Learn More About How This Cooperative Company Is Building Wealth For Individuals and Communities Around Them
2. Employee Ownership Should Be Paired With Education
You can’t just turn a company over to the employees through an ESOP or a worker co-op and expect them to be able to think and act like owners. You have to train them to think like owners — that’s where open-book management is so key. Transparency without education is worthless. Employee ownership will never be a motivator for employees if they don’t understand what that ownership stake means, how the company generates cash, and how they can impact the performance of the company to create wealth.
5 Rules For Building A True Ownership Culture
3. Using Book Clubs, Financial Literacy, and MiniGames As Engagement Strategies
Investing in continuous learning opportunities is a great way to engage your workforce. I would encourage all companies to do this, says Great Game Coach, Anne-Claire Broughton.
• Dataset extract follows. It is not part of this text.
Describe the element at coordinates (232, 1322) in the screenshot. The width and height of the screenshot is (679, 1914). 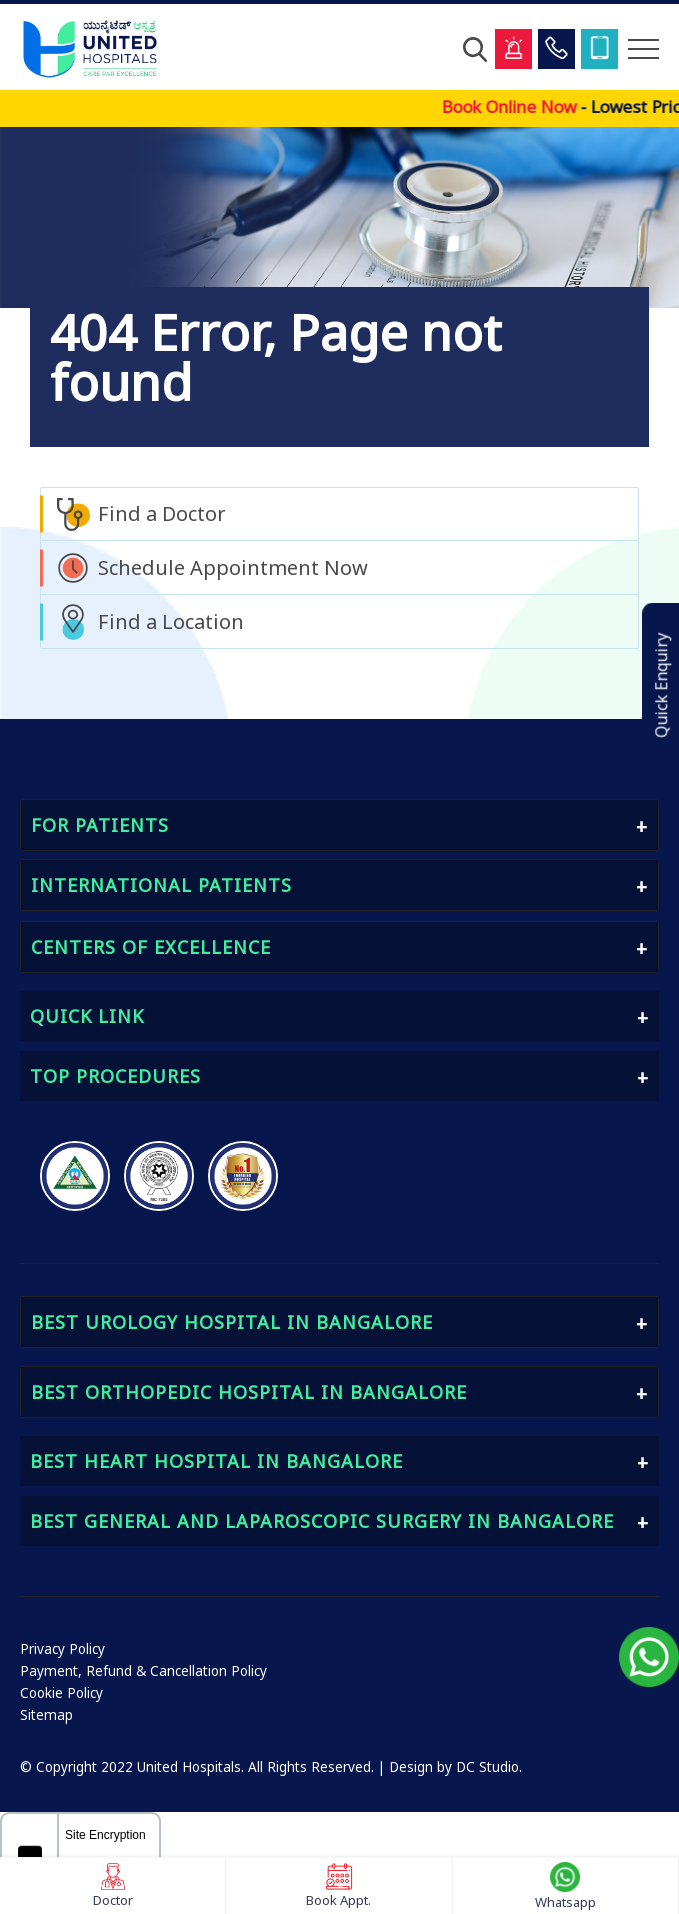 I see `Best Urology Hospital in Bangalore` at that location. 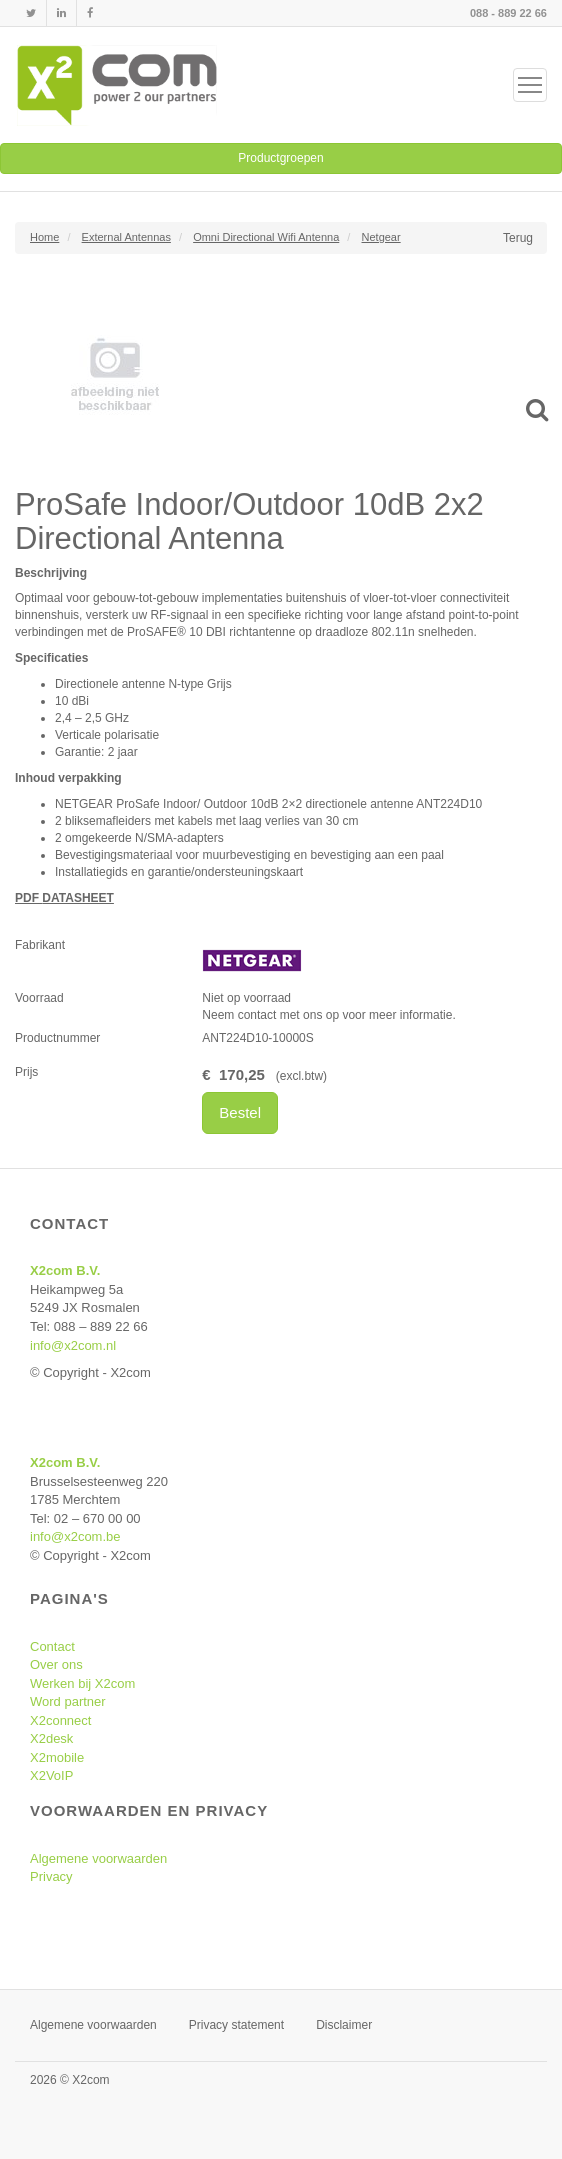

Broughton shares how one of her clients, Chillibreeze, puts together book groups for employees based on departments in the company. Book groups read together and ask questions, all while getting trained in financial literacy. Each department then develops a MiniGame™ (short-term challenge to correct or improve a weakness). Between all of the departments, they may have 15 of these MiniGames all going at once, which is an incredibly efficient and fun way to learn, improve processes, and generate cash. Some MiniGames go after the low-hanging fruit — determining where the company isn’t efficient and ways the team can create standard operating procedures. The identify different areas they can benchmark, track how long tasks should take, and make it a goal to stick to those benchmark times. To further increase employee engagement and excitement, the company built a competition around the MiniGames. Chillibreeze brought in a judge to scale the performance of each MiniGame and the company even awarded a trophy to the best-played MiniGame.
4. Our People Are Our Biggest Asset, Why Not Treat Them That Way?
Taking the extra time with employees always pays off. When first introducing financial literacy and The Great Game of Business to employees, there are always a few people that say, “Ah, Great Game™ is fine, but I don’t really understand it, I, I’m better off if I just keep doing the job, and miss the huddle” (company-wide meeting reviewing the company’s financials). But it’s important that you connect to every single one of your people, care about every single person, and find ways to reach them. Talk to them one-on-one, find out what questions they have, ask if they’re feeling intimidated by the financials, ask what concepts they find difficult. Mentor them, because that extra time and attention always pays off. In this podcast episode, Great Game Coach Anne-Claire Broughton refers to a tour she had of Ambac International in South Carolina. She talks about how they really have engaged every employee at every level of the company. The employees clearly own the company, own The Game, run the huddles, and are working on connecting absorption. They’re figuring out how many labor hours they should be using for every single thing that they do. They really understand the business in a deep way. But this kind of mentality doesn’t happen overnight. Their CEO, Robert Isherwood takes the time to empower them, talk to every single person, and nobody gets left behind. Broughton’s biggest piece of advice — don’t leave anyone behind. Our people are our biggest asset. Why not treat them that way?
5. People Learn Better When They Don’t Take Themselves Too Seriously
The big takeaway for the day — people learn better when they don’t take themselves too seriously. So keep it fun. Keep it a game. As Broughton says, “I guess I take my work seriously, but not myself. I like to have fun. And I think that adults learn better when they’re having fun.” Turn learning opportunities into games, give Kahoot quizzes, etc. Business doesn’t have to be boring or scary.